» **Work to complete**: Every line from the line containing "Esta vez, la" through the final line of the data is to be printed exactly; no other line is to appear.

» **Data to use**:
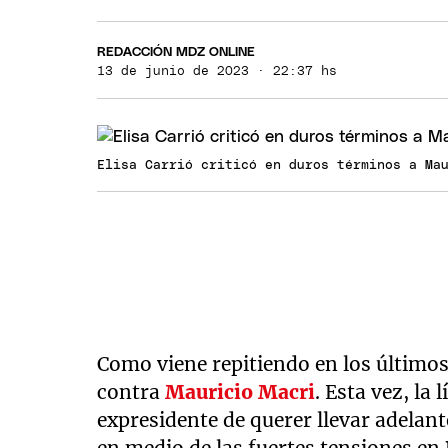
REDACCIÓN MDZ ONLINE
13 de junio de 2023 · 22:37 hs
Elisa Carrió criticó en duros términos a Ma
Como viene repitiendo en los último
contra
Mauricio Macri
. Esta vez, la 
expresidente de querer llevar adelant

» **Answer space**:
. Esta vez, la 
expresidente de querer llevar adelant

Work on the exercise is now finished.